= Beginning of Section =
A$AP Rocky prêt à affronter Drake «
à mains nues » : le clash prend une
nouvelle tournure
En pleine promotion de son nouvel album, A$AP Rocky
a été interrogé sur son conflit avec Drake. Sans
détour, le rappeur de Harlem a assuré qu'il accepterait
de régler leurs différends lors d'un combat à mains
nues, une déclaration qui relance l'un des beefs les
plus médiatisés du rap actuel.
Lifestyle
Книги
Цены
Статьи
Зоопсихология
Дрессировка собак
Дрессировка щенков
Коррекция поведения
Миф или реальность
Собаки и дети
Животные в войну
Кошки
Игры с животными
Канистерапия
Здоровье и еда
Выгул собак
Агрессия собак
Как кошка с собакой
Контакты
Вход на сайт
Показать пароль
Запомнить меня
= End of Section =
*What to produce*.
Word for word, write out all of the entries.

*Answer to the problem*.
A$AP Rocky prêt à affronter Drake «
à mains nues » : le clash prend une
nouvelle tournure
En pleine promotion de son nouvel album, A$AP Rocky
a été interrogé sur son conflit avec Drake. Sans
détour, le rappeur de Harlem a assuré qu'il accepterait
de régler leurs différends lors d'un combat à mains
nues, une déclaration qui relance l'un des beefs les
plus médiatisés du rap actuel.
Lifestyle
Книги
Цены
Статьи
Зоопсихология
Дрессировка собак
Дрессировка щенков
Коррекция поведения
Миф или реальность
Собаки и дети
Животные в войну
Кошки
Игры с животными
Канистерапия
Здоровье и еда
Выгул собак
Агрессия собак
Как кошка с собакой
Контакты
Вход на сайт
Показать пароль
Запомнить меня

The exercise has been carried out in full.